Problem details | Look through the material for lines with the word "atender", and copy each one.

-----

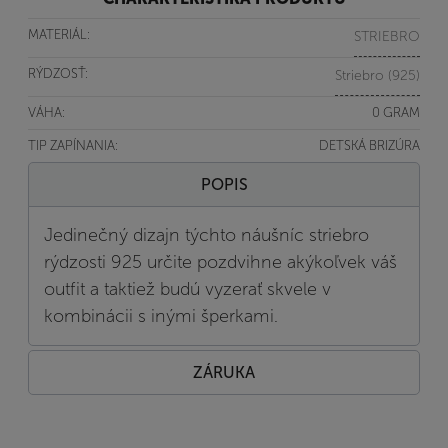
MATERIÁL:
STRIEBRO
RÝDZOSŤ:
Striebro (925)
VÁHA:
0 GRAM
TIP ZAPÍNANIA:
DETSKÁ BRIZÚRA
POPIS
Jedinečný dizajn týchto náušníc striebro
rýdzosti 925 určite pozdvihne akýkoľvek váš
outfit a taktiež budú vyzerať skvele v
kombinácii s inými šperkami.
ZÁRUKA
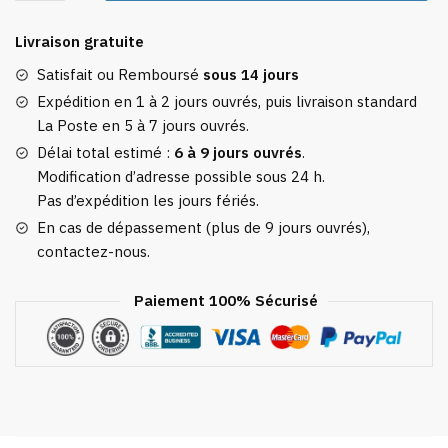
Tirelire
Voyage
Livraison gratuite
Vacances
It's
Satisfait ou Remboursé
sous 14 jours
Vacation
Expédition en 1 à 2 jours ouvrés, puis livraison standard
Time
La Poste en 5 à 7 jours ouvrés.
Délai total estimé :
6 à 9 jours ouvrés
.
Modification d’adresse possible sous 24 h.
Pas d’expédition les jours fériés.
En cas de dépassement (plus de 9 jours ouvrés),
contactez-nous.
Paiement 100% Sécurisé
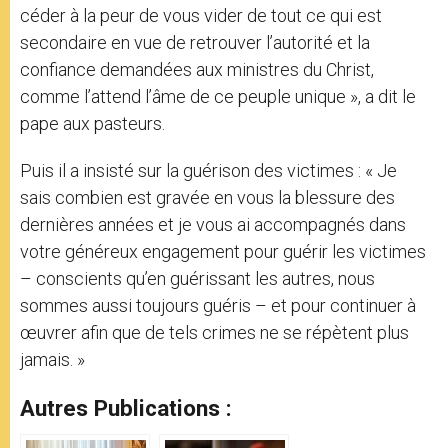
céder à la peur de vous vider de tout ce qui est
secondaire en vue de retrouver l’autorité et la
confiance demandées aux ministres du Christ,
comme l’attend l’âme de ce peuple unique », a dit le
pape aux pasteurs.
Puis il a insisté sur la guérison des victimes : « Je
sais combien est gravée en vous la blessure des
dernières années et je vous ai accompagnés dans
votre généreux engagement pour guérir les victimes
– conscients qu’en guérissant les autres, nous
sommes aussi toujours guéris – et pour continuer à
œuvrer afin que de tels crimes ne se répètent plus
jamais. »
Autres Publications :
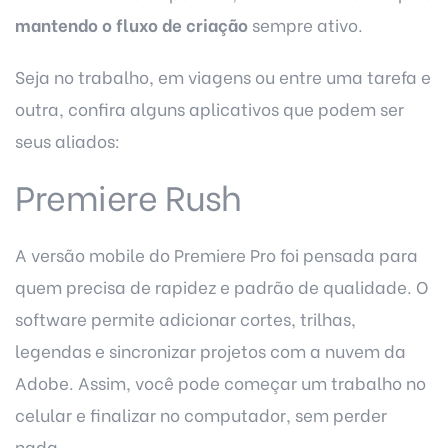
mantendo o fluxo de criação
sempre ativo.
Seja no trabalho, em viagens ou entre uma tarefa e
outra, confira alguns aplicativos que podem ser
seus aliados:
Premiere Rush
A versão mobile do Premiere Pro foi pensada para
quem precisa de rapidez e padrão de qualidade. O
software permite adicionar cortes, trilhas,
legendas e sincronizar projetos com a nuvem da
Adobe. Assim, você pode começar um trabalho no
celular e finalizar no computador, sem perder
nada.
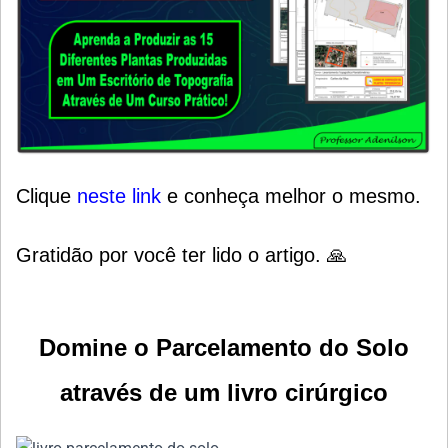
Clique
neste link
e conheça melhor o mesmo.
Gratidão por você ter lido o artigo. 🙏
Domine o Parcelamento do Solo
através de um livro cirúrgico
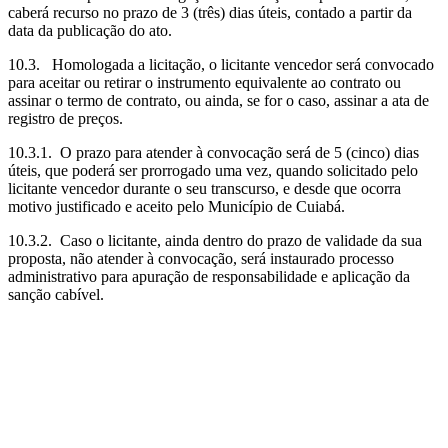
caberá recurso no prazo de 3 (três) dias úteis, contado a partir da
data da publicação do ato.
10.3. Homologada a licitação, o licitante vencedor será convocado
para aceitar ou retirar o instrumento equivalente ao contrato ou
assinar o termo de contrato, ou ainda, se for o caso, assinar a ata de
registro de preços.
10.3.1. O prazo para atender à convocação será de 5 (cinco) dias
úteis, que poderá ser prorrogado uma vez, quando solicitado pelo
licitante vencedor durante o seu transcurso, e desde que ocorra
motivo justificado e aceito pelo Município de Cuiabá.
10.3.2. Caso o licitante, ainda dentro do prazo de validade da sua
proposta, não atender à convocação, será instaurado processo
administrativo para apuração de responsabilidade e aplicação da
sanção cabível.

-----

Answer section |
10.3.1. O prazo para atender à convocação será de 5 (cinco) dias
proposta, não atender à convocação, será instaurado processo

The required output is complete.